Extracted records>
* * * * * * *

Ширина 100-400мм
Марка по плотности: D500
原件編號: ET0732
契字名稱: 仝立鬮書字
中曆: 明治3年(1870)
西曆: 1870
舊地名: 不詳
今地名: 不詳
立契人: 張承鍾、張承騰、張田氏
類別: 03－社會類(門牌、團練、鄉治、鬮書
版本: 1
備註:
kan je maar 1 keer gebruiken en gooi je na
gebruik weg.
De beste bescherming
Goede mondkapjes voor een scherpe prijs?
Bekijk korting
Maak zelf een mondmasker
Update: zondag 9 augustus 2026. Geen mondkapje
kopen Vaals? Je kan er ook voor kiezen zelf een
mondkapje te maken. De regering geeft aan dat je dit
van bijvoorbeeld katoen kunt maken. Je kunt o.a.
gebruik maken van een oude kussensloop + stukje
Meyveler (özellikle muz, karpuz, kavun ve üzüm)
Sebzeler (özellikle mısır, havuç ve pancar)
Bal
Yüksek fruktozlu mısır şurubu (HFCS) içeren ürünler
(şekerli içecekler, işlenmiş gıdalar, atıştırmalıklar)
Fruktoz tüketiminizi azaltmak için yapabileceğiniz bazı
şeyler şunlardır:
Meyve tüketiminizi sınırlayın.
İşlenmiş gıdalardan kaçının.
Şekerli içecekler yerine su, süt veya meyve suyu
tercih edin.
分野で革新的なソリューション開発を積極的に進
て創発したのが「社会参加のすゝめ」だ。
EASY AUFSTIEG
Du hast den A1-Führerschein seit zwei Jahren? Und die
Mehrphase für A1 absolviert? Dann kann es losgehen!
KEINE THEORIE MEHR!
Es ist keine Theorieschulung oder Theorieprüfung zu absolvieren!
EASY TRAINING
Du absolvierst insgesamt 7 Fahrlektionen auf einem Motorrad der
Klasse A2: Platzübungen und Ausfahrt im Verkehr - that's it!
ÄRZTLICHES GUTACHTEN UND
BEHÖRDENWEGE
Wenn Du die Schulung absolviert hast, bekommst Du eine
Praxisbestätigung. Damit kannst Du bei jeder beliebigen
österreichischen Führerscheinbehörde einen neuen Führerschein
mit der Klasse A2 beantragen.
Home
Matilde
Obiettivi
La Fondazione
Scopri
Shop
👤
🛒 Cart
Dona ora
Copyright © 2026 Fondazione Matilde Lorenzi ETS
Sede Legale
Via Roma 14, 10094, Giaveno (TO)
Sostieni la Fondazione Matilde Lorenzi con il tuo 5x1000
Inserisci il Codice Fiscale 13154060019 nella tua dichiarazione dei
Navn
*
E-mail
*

* * * * * * *

Brief>
Each line from the one containing "EASY AUFSTIEG" to the end of the entries above should be copied exactly, and no other line.

Answer box>
EASY AUFSTIEG
Du hast den A1-Führerschein seit zwei Jahren? Und die
Mehrphase für A1 absolviert? Dann kann es losgehen!
KEINE THEORIE MEHR!
Es ist keine Theorieschulung oder Theorieprüfung zu absolvieren!
EASY TRAINING
Du absolvierst insgesamt 7 Fahrlektionen auf einem Motorrad der
Klasse A2: Platzübungen und Ausfahrt im Verkehr - that's it!
ÄRZTLICHES GUTACHTEN UND
BEHÖRDENWEGE
Wenn Du die Schulung absolviert hast, bekommst Du eine
Praxisbestätigung. Damit kannst Du bei jeder beliebigen
österreichischen Führerscheinbehörde einen neuen Führerschein
mit der Klasse A2 beantragen.
Home
Matilde
Obiettivi
La Fondazione
Scopri
Shop
👤
🛒 Cart
Dona ora
Copyright © 2026 Fondazione Matilde Lorenzi ETS
Sede Legale
Via Roma 14, 10094, Giaveno (TO)
Sostieni la Fondazione Matilde Lorenzi con il tuo 5x1000
Inserisci il Codice Fiscale 13154060019 nella tua dichiarazione dei
Navn
*
E-mail
*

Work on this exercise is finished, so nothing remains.